───── Information supplied ─────
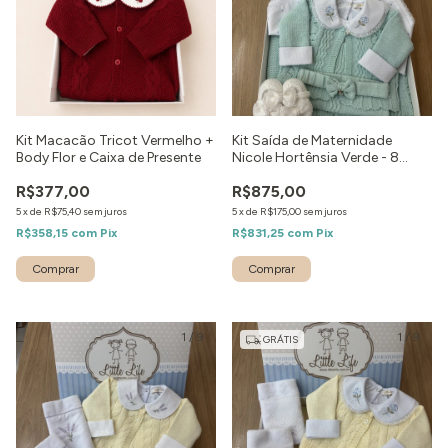
Kit Macacão Tricot Vermelho +
Kit Saída de Maternidade
Body Flor e Caixa de Presente
Nicole Hortênsia Verde - 8
peças
R$377,00
R$875,00
5
x
de
R$75,40
sem juros
5
x
de
R$175,00
sem juros
R$358,15
com
Pix
R$831,25
com
Pix
Comprar
Comprar
1
/
9
1
/
9
GRÁTIS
─────
Your objective ::
Set down all the material exactly once more. No pictures.

Solution to the exercise ::
Kit Macacão Tricot Vermelho +
Kit Saída de Maternidade
Body Flor e Caixa de Presente
Nicole Hortênsia Verde - 8
peças
R$377,00
R$875,00
5
x
de
R$75,40
sem juros
5
x
de
R$175,00
sem juros
R$358,15
com
Pix
R$831,25
com
Pix
Comprar
Comprar
1
/
9
1
/
9
GRÁTIS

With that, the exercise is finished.